#### WHAT THE TASK REQUIRES
Would you repeat the entries below exactly and omit the pictures?

#### SOURCE INFORMATION
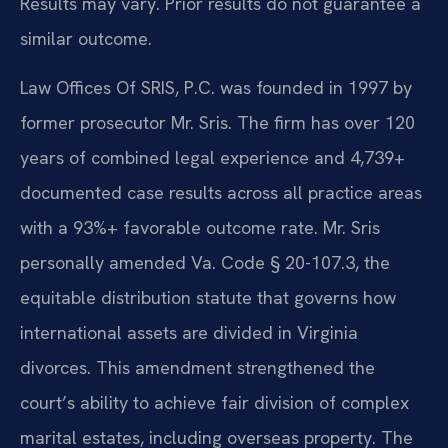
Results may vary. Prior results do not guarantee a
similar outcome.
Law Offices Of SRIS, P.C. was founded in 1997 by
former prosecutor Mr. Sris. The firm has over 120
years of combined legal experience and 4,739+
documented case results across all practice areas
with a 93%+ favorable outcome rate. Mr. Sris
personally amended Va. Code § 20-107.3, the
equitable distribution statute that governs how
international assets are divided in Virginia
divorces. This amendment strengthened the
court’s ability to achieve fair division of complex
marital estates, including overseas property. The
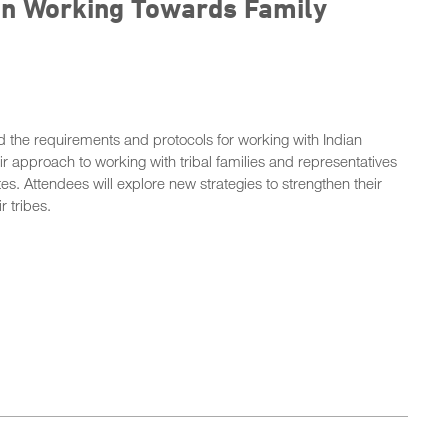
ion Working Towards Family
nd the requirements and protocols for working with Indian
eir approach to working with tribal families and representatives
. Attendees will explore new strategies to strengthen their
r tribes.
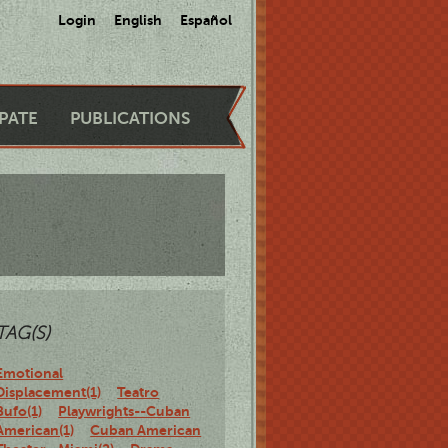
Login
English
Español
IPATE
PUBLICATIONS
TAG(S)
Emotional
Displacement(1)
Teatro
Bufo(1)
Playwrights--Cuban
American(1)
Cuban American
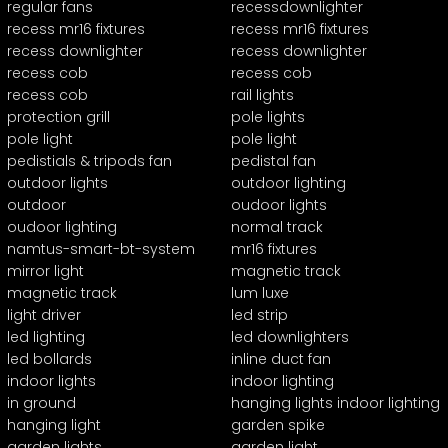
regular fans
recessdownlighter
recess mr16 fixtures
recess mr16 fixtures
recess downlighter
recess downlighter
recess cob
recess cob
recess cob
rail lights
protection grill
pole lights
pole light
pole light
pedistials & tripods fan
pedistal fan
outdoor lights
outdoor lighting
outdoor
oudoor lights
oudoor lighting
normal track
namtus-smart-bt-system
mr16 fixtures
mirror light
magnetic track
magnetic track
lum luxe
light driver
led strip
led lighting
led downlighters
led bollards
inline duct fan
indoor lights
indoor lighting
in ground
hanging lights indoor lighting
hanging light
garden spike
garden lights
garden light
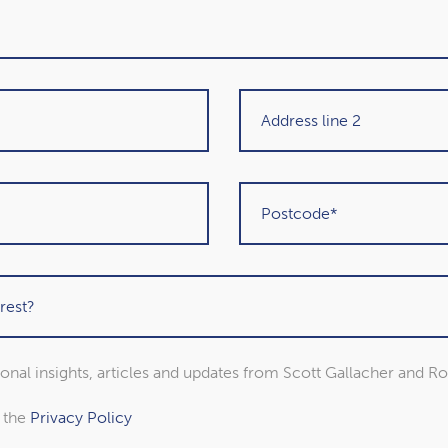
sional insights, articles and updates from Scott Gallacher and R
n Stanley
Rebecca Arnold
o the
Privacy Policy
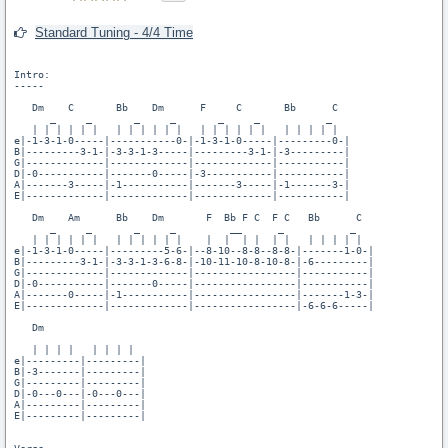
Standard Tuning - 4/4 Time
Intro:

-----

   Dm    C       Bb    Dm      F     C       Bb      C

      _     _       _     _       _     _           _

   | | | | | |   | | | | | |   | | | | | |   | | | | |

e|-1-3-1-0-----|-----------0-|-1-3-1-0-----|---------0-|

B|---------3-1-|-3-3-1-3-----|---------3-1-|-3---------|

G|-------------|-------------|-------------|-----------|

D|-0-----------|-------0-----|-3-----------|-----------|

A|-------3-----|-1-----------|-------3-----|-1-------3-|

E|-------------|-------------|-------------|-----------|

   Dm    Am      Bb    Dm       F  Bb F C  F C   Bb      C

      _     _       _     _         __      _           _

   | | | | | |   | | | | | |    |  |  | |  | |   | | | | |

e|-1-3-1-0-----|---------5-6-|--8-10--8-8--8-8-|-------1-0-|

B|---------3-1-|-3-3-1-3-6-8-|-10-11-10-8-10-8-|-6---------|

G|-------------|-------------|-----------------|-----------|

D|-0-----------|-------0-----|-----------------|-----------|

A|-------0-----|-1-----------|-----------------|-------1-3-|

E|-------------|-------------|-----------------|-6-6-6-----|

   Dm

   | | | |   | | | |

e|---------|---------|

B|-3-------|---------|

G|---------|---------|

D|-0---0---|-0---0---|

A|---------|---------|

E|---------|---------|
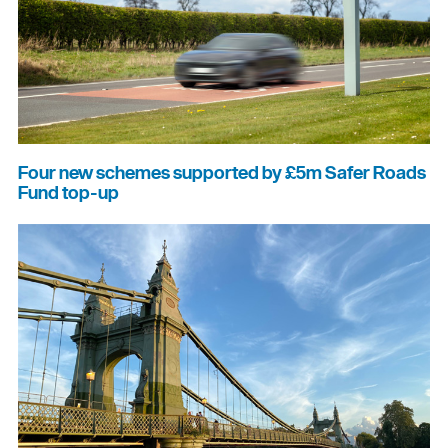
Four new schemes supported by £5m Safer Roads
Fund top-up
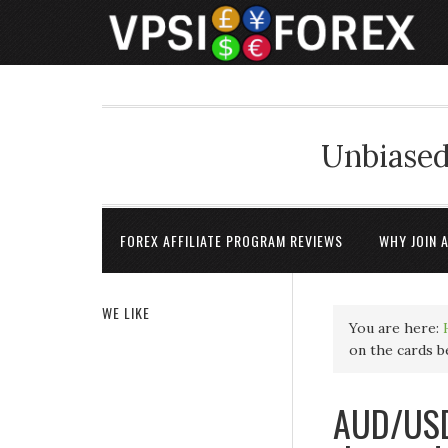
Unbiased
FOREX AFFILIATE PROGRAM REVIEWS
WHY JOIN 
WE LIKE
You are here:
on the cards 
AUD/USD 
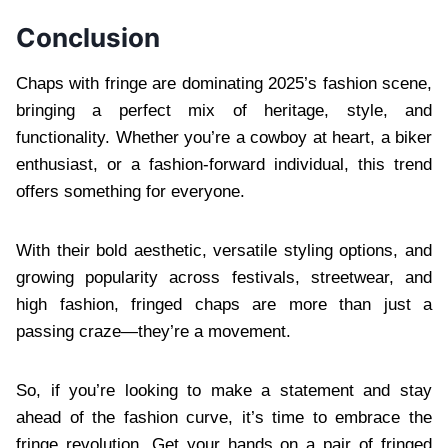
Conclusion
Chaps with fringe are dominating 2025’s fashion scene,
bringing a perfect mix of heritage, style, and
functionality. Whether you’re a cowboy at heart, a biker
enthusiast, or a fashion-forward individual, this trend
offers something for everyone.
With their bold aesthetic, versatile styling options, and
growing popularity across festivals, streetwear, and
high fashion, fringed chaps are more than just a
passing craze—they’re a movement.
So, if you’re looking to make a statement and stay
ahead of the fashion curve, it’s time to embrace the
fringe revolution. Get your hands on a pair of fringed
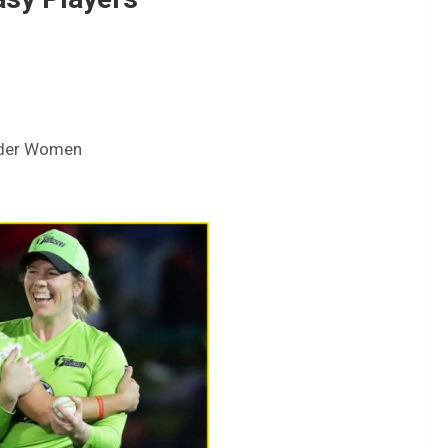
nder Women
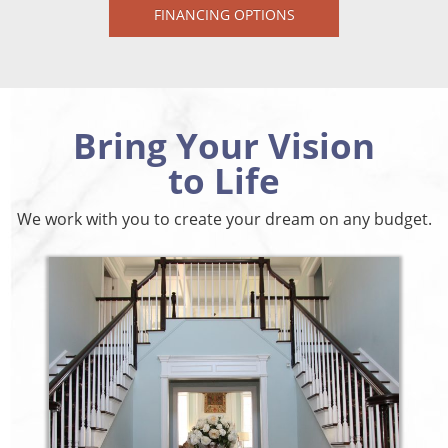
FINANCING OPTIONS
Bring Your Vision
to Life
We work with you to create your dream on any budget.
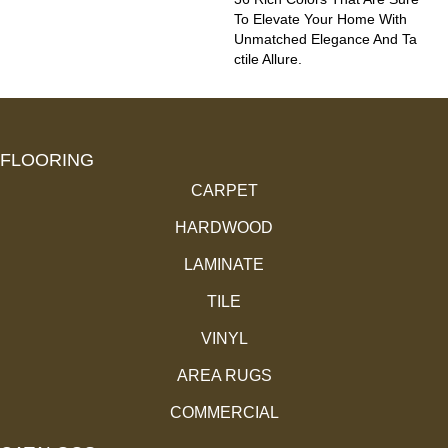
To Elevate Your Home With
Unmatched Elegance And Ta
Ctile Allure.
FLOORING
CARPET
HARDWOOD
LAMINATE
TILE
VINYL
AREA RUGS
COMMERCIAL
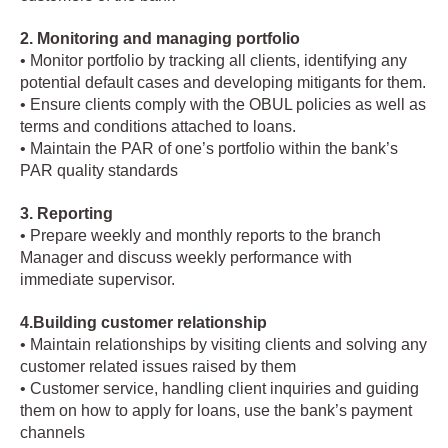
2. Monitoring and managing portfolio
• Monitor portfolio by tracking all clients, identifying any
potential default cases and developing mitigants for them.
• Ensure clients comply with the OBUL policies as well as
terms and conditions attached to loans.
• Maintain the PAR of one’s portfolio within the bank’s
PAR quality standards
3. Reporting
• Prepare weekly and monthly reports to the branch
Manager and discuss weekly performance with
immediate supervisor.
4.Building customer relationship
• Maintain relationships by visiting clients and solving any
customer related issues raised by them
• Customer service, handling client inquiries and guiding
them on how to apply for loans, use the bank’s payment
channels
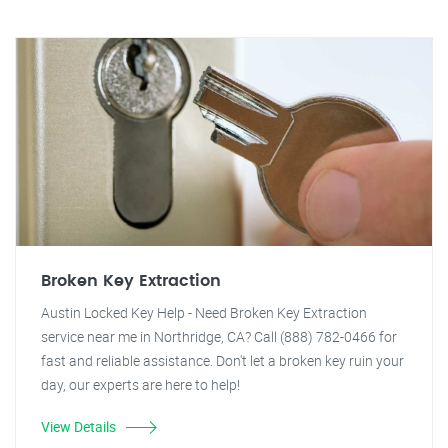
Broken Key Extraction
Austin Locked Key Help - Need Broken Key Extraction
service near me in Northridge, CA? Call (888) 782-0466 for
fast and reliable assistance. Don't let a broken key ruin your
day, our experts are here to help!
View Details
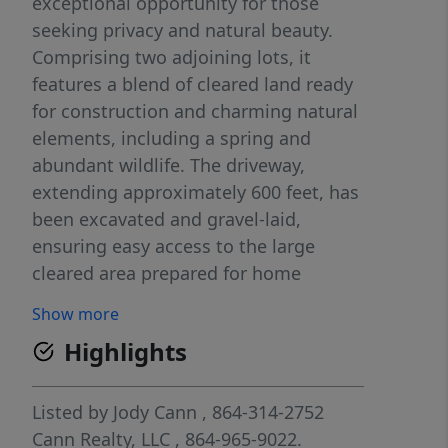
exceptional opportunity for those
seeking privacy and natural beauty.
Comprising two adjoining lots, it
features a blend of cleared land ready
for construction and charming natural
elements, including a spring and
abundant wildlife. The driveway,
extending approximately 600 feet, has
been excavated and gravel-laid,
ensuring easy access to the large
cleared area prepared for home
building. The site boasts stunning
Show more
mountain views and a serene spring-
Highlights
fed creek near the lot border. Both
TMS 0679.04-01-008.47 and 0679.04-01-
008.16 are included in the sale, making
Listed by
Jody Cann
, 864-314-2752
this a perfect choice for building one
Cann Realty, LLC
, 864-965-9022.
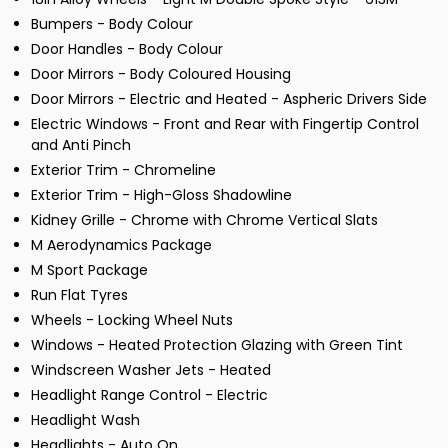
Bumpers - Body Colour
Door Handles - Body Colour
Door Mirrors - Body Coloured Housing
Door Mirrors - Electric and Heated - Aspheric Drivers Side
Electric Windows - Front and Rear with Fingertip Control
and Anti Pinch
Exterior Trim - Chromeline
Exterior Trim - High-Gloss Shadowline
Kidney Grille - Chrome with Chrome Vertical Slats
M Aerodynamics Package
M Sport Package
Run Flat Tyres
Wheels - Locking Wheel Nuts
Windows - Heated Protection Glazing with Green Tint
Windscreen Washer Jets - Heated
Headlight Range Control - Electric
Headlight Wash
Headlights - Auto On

#### EXERCISE ANSWER
Results may vary. Prior results do not guarantee a
similar outcome.
Law Offices Of SRIS, P.C. was founded in 1997 by
former prosecutor Mr. Sris. The firm has over 120
years of combined legal experience and 4,739+
documented case results across all practice areas
with a 93%+ favorable outcome rate. Mr. Sris
personally amended Va. Code § 20-107.3, the
equitable distribution statute that governs how
international assets are divided in Virginia
divorces. This amendment strengthened the
court’s ability to achieve fair division of complex
marital estates, including overseas property. The
ion Working Towards Family
nd the requirements and protocols for working with Indian
eir approach to working with tribal families and representatives
. Attendees will explore new strategies to strengthen their
r tribes.
Login
English
Español
IPATE
PUBLICATIONS
TAG(S)
Emotional
Displacement(1)
Teatro
Bufo(1)
Playwrights--Cuban
American(1)
Cuban American
regular fans
recessdownlighter
recess mr16 fixtures
recess mr16 fixtures
recess downlighter
recess downlighter
recess cob
recess cob
recess cob
rail lights
protection grill
pole lights
pole light
pole light
pedistials & tripods fan
pedistal fan
outdoor lights
outdoor lighting
outdoor
oudoor lights
oudoor lighting
normal track
namtus-smart-bt-system
mr16 fixtures
mirror light
magnetic track
magnetic track
lum luxe
light driver
led strip
led lighting
led downlighters
led bollards
inline duct fan
indoor lights
indoor lighting
in ground
hanging lights indoor lighting
hanging light
garden spike
garden lights
garden light
sional insights, articles and updates from Scott Gallacher and R
n Stanley
Rebecca Arnold
o the
Privacy Policy
Standard Tuning - 4/4 Time
Intro:

-----

   Dm    C       Bb    Dm      F     C       Bb      C

      _     _       _     _       _     _           _

   | | | | | |   | | | | | |   | | | | | |   | | | | |

e|-1-3-1-0-----|-----------0-|-1-3-1-0-----|---------0-|

B|---------3-1-|-3-3-1-3-----|---------3-1-|-3---------|

G|-------------|-------------|-------------|-----------|

D|-0-----------|-------0-----|-3-----------|-----------|

A|-------3-----|-1-----------|-------3-----|-1-------3-|

E|-------------|-------------|-------------|-----------|

   Dm    Am      Bb    Dm       F  Bb F C  F C   Bb      C

      _     _       _     _         __      _           _

   | | | | | |   | | | | | |    |  |  | |  | |   | | | | |

e|-1-3-1-0-----|---------5-6-|--8-10--8-8--8-8-|-------1-0-|

B|---------3-1-|-3-3-1-3-6-8-|-10-11-10-8-10-8-|-6---------|

G|-------------|-------------|-----------------|-----------|

D|-0-----------|-------0-----|-----------------|-----------|

A|-------0-----|-1-----------|-----------------|-------1-3-|

E|-------------|-------------|-----------------|-6-6-6-----|

   Dm

   | | | |   | | | |

e|---------|---------|

B|-3-------|---------|

G|---------|---------|

D|-0---0---|-0---0---|

A|---------|---------|

E|---------|---------|
Four new schemes supported by £5m Safer Roads
Fund top-up
Unbiased
FOREX AFFILIATE PROGRAM REVIEWS
WHY JOIN 
WE LIKE
You are here:
on the cards 
AUD/USD 
Conclusion
Chaps with fringe are dominating 2025’s fashion scene,
bringing a perfect mix of heritage, style, and
functionality. Whether you’re a cowboy at heart, a biker
enthusiast, or a fashion-forward individual, this trend
offers something for everyone.
With their bold aesthetic, versatile styling options, and
growing popularity across festivals, streetwear, and
high fashion, fringed chaps are more than just a
passing craze—they’re a movement.
So, if you’re looking to make a statement and stay
ahead of the fashion curve, it’s time to embrace the
fringe revolution. Get your hands on a pair of fringed
nder Women
FINANCING OPTIONS
Bring Your Vision
to Life
We work with you to create your dream on any budget.
To Elevate Your Home With
Unmatched Elegance And Ta
Ctile Allure.
FLOORING
CARPET
HARDWOOD
LAMINATE
TILE
VINYL
AREA RUGS
COMMERCIAL
2. Monitoring and managing portfolio
• Monitor portfolio by tracking all clients, identifying any
potential default cases and developing mitigants for them.
• Ensure clients comply with the OBUL policies as well as
terms and conditions attached to loans.
• Maintain the PAR of one’s portfolio within the bank’s
PAR quality standards
3. Reporting
• Prepare weekly and monthly reports to the branch
Manager and discuss weekly performance with
immediate supervisor.
4.Building customer relationship
• Maintain relationships by visiting clients and solving any
customer related issues raised by them
• Customer service, handling client inquiries and guiding
them on how to apply for loans, use the bank’s payment
channels
Broken Key Extraction
Austin Locked Key Help - Need Broken Key Extraction
service near me in Northridge, CA? Call (888) 782-0466 for
fast and reliable assistance. Don't let a broken key ruin your
day, our experts are here to help!
View Details
exceptional opportunity for those
seeking privacy and natural beauty.
Comprising two adjoining lots, it
features a blend of cleared land ready
for construction and charming natural
elements, including a spring and
abundant wildlife. The driveway,
extending approximately 600 feet, has
been excavated and gravel-laid,
ensuring easy access to the large
cleared area prepared for home
building. The site boasts stunning
Show more
mountain views and a serene spring-
Highlights
fed creek near the lot border. Both
TMS 0679.04-01-008.47 and 0679.04-01-
008.16 are included in the sale, making
Listed by
Jody Cann
, 864-314-2752
this a perfect choice for building one
Cann Realty, LLC
, 864-965-9022.
Bumpers - Body Colour
Door Handles - Body Colour
Door Mirrors - Body Coloured Housing
Door Mirrors - Electric and Heated - Aspheric Drivers Side
Electric Windows - Front and Rear with Fingertip Control
and Anti Pinch
Exterior Trim - Chromeline
Exterior Trim - High-Gloss Shadowline
Kidney Grille - Chrome with Chrome Vertical Slats
M Aerodynamics Package
M Sport Package
Run Flat Tyres
Wheels - Locking Wheel Nuts
Windows - Heated Protection Glazing with Green Tint
Windscreen Washer Jets - Heated
Headlight Range Control - Electric
Headlight Wash
Headlights - Auto On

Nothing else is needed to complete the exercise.